Peter K. Kaiser, MD
At a recent meeting in Amsterdam, a Dutch working group presented its country’s plan to treat patients with exudative MD in the most efficacious, but more importantly, most cost-effective manner.
In their plan, AMD patients are treated with bevacizumab on an as-needed basis after a monthly loading phase. Only if they lose vision or do poorly on bevacizumab are they switched to another anti-VEGF agent. With this plan, the hope is that the Dutch population will be best served with the limited resources available to pay for AMD care.

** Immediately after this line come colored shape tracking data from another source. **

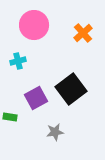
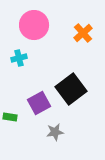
cyan cross: moved 1 px right, 3 px up
purple square: moved 3 px right, 5 px down
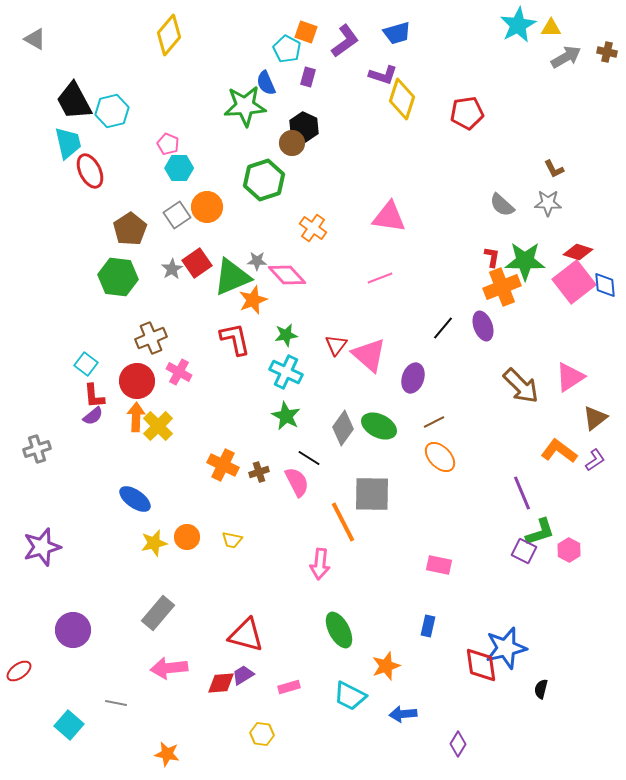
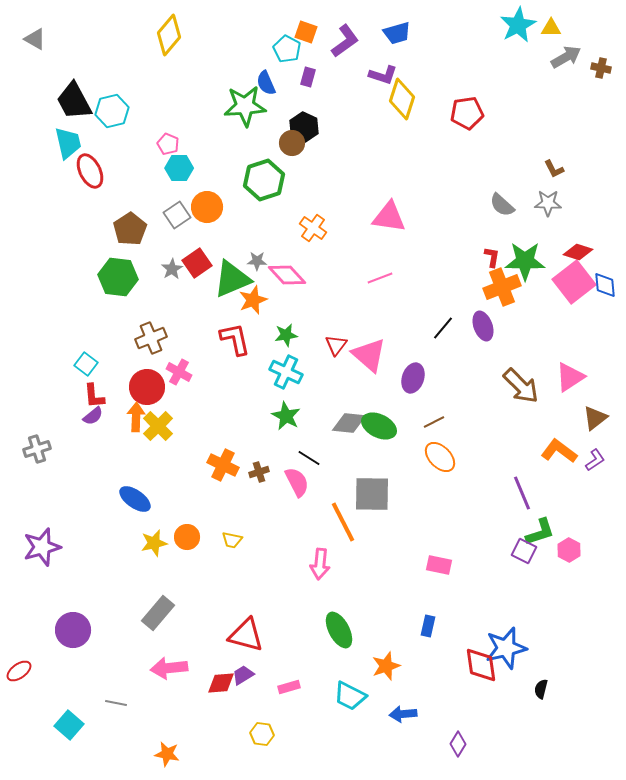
brown cross at (607, 52): moved 6 px left, 16 px down
green triangle at (232, 277): moved 2 px down
red circle at (137, 381): moved 10 px right, 6 px down
gray diamond at (343, 428): moved 6 px right, 5 px up; rotated 60 degrees clockwise
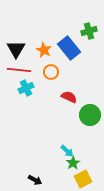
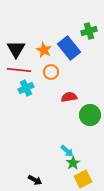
red semicircle: rotated 35 degrees counterclockwise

The working group is carefully monitoring outcomes before and after the plan is enacted, and it hopes to make changes to the plan to ensure optimal visual gains. It is important to note that the Dutch had some of the best visual outcomes in AMD in a very large, recently completed patient registry.
This plan is eerily similar to what insurance companies and large hospital systems are starting to demand of retina physicians across the United States: bevacizumab first — before anything else. Unlike the Dutch working group, they do not care about outcomes, but rather the bottom line.
Of course, all of these plans are based on the numerous comparison studies demonstrating that bevacizumab and ranibizumab have similar efficacy, and aflibercept is similar to ranibizumab. Moreover, discounting the compounding issue, in which the safety problem cannot be denied (see page 42 of this issue), the drugs have also shown relatively similar safety.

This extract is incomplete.